▶ **Exercise details**
Reproduce the records below in full and word for word, excluding pictures.

Stored data entries:
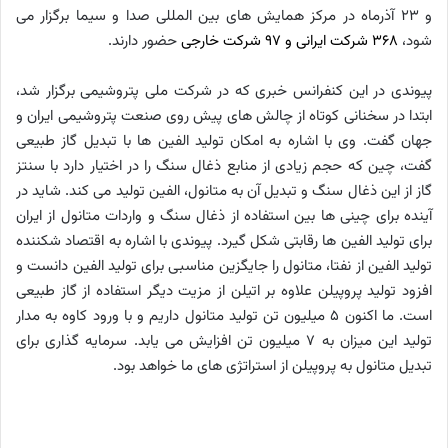
و 23 آذرماه در مرکز همایش های بین المللی صدا و سیما برگزار می
شود،
368 شرکت ایرانی و 97 شرکت خارجی
حضور دارند.
پیوندی در این کنفرانس خبری که در شرکت ملی پتروشیمی برگزار شد،
ابتدا در سخنانی کوتاه از چالش های پیش روی صنعت پتروشیمی ایران و
جهان گفت. وی با اشاره به امکان تولید الفین ها با تبدیل گاز طبیعی
گفت، چین که حجم زیادی از منابع ذغال سنگ را در اختیار دارد با سنتز
گاز از این ذغال سنگ و تبدیل آن به متانول، الفین تولید می کند. شاید در
آینده برای چینی ها بین استفاده از ذغال سنگ و واردات متانول از ایران
برای تولید الفین ها رقابتی شکل گیرد. پیوندی با اشاره به اقتصاد شکننده
تولید الفین از نفتا، متانول را جایگزین مناسبی برای تولید الفین دانست و
افزود تولید پروپیلن علاوه بر اتیلن از مزیت دیگر استفاده از گاز طبیعی
است. ما اکنون 5 میلیون تن تولید متانول داریم و با ورود کاوه به مدار
تولید این میزان به 7 میلیون تن افزایش می یابد. سرمایه گذاری برای
تبدیل متانول به پروپیلن از استراتژی های ما خواهد بود.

▶ **Exercise answer**
و 23 آذرماه در مرکز همایش های بین المللی صدا و سیما برگزار می
شود،
368 شرکت ایرانی و 97 شرکت خارجی
حضور دارند.
پیوندی در این کنفرانس خبری که در شرکت ملی پتروشیمی برگزار شد،
ابتدا در سخنانی کوتاه از چالش های پیش روی صنعت پتروشیمی ایران و
جهان گفت. وی با اشاره به امکان تولید الفین ها با تبدیل گاز طبیعی
گفت، چین که حجم زیادی از منابع ذغال سنگ را در اختیار دارد با سنتز
گاز از این ذغال سنگ و تبدیل آن به متانول، الفین تولید می کند. شاید در
آینده برای چینی ها بین استفاده از ذغال سنگ و واردات متانول از ایران
برای تولید الفین ها رقابتی شکل گیرد. پیوندی با اشاره به اقتصاد شکننده
تولید الفین از نفتا، متانول را جایگزین مناسبی برای تولید الفین دانست و
افزود تولید پروپیلن علاوه بر اتیلن از مزیت دیگر استفاده از گاز طبیعی
است. ما اکنون 5 میلیون تن تولید متانول داریم و با ورود کاوه به مدار
تولید این میزان به 7 میلیون تن افزایش می یابد. سرمایه گذاری برای
تبدیل متانول به پروپیلن از استراتژی های ما خواهد بود.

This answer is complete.